_WHAT YOU NEED TO DO_
Please filter the listing below and copy out the lines that hold "prompt".

BEGIN

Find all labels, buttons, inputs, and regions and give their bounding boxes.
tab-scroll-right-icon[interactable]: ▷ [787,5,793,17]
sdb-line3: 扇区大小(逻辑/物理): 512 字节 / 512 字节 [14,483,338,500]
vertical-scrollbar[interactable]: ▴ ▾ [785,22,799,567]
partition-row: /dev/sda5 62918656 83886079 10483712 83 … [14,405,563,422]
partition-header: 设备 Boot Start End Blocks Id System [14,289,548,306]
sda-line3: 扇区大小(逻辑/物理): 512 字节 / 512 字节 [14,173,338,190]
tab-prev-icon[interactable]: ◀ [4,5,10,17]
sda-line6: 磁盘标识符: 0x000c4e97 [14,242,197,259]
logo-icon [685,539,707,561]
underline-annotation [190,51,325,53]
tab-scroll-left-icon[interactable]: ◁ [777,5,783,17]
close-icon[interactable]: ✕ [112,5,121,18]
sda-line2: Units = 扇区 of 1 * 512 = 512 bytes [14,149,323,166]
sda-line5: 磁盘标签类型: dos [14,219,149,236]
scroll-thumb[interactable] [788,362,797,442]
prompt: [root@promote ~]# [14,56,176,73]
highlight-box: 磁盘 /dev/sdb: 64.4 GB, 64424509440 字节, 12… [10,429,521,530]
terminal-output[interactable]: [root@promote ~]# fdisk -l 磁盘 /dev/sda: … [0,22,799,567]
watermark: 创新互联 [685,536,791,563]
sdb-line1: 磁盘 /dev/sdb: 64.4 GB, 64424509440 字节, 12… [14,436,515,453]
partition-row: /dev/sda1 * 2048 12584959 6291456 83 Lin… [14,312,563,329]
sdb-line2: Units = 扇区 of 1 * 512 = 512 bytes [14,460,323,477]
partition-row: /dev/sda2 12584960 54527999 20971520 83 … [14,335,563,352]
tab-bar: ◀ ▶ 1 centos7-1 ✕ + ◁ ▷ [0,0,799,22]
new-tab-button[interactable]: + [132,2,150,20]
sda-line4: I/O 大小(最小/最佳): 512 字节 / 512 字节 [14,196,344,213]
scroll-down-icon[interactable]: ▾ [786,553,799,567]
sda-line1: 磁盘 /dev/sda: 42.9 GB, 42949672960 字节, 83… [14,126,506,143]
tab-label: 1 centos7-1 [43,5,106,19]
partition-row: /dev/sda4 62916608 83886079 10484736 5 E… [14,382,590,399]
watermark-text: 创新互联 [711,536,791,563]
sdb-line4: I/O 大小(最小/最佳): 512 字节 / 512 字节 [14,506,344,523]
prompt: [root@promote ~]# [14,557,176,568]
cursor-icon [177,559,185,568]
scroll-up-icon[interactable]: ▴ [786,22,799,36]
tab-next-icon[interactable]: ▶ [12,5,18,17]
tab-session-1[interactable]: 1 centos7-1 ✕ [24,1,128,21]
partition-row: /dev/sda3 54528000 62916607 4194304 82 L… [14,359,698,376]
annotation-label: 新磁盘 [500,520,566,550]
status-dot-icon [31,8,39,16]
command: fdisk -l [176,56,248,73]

END

_REPLY_
prompt: [root@promote ~]# [14,56,176,73]
prompt: [root@promote ~]# [14,557,176,568]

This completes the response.